The Big Kick Off – Supposedly

Eye On Rugby League by Tony Williams

Last Friday saw those smaller international sides take their first tentative steps along the road that leads to Australia for the 2008 Rugby World Cup. It was Russia and Holland that kicked of the event, with the Russian side securing a 40-14 win over their less experienced opponents.

This was the first in a series of European qualifiers to determine which nation will go through into the main European qualifiers next year that will decide which nations make it through to the finals down under.

But, it has to be said, as big kick offs go the whole thing was a bit of a damp squib. Apart from a brief mention in the trade newspapers and the Rugby League European Federation (RLEF) website there was virtually no coverage at all.

Okay, these sides are not the best. I doubt Russia could cope with LHF National League Two football while the Dutch would, in all likelihood, come unstuck in the National Conference League. But that does not change the fact that this is the beginning of one of the biggest tournaments in our game's history.

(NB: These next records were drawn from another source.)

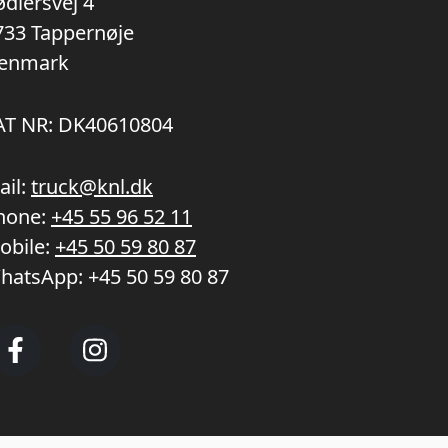
ødlersvej 4
733 Tappernøje
enmark
AT NR: DK40610804
ail:
truck@knl.dk
hone:
+45 55 96 52 11
obile:
+45 50 59 80 87
hatsApp:
+45 50 59 80 87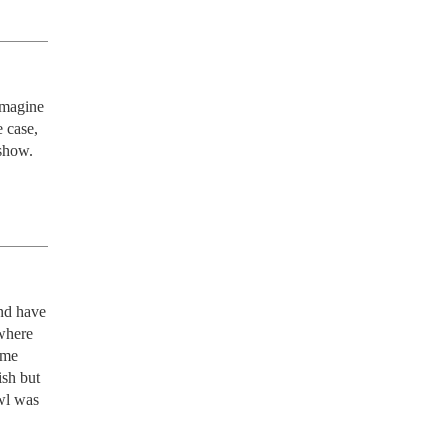
magine 
 case, 
 show.
nd have 
where 
me 
sh but 
wl was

Besides, the preliminary round of the Challenge Cup is always greeted with a certain amount of attention, as it is the beginning of the road to Wembley (or Twickenham). No one is ever at pains to point out that these teams will be lucky to reach round two.

We all, rightly, complain about lack of media coverage when it comes to our great game, but on occasions like this rugby league shoots itself in the foot.

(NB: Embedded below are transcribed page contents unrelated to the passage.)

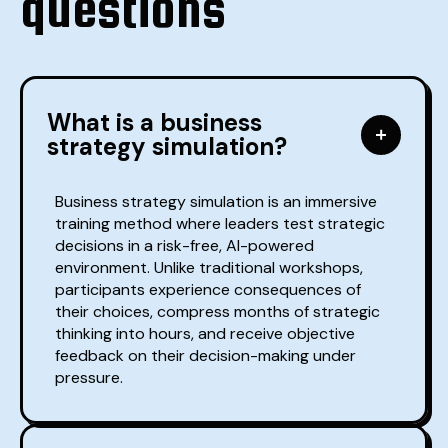
questions
What is a business
strategy simulation?
Business strategy simulation is an immersive
training method where leaders test strategic
decisions in a risk-free, AI-powered
environment. Unlike traditional workshops,
participants experience consequences of
their choices, compress months of strategic
thinking into hours, and receive objective
feedback on their decision-making under
pressure.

For one, this event should have been hyped. In this day and age no matter how good the quality of a sporting event, it is the hype that wins over both the media and the public. We should have made it clear to everyone the meaning of this game.

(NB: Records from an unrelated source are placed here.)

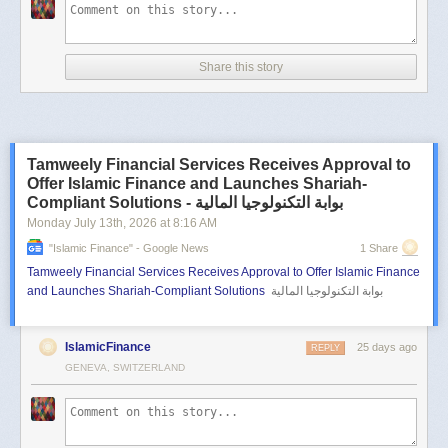
Share this story
Tamweely Financial Services Receives Approval to
Offer Islamic Finance and Launches Shariah-
Compliant Solutions - بوابة التكنولوجيا المالية
Monday July 13
th
, 2026
at
8:16 AM
"islamic Finance" - Google News
1 Share
Tamweely Financial Services Receives Approval to Offer Islamic Finance
and Launches Shariah-Compliant Solutions
بوابة التكنولوجيا المالية
IslamicFinance
25 days ago
REPLY
GENEVA, SWITZERLAND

Secondly, the sport can only blame itself for not organising the tournament properly. We were in the dark about this year's Gillette Tri-Nations until only a few weeks ago, so information from the 2008 World Cup is hardly likely to be available.

This, in a week were the International Cricket Council (ICC) announced the venue of the 2013 Cricket World Up. In Australia they are still debating whether to even have this tournament, which is in honour of their own centenary. The qualifiers may have started but there is a fair chance that the teams that win their way through may be going nowhere. 

We can only hope that the World Cup is a success but, this being rugby league, something will always stand in the way.

For now, I'd like to wish all the best to those teams involved in the qualifiers. These nations are, let's hope, the future of rugby league.

Dual Code Delight

Saturday night's game at the Twickenham Stoop between Harlequins and Huddersfield Giants was a good one for anyone who believes that cooperation between the two codes of rugby football is healthy.

The union/league double header at the Stoop will have brought a great deal of benefit to the Quins RL, as many union fans stayed behind after their side's game to watch the engage Super League action. Many said that they would come back again.

Now that rugby league is a summer sport, there is very little, if any, conflict between the two codes, and this has shown that they can complement one another. Rugby league will need the help of rugby union to continue spreading throughout the nation. Many Conference sides would not survive without the local union club.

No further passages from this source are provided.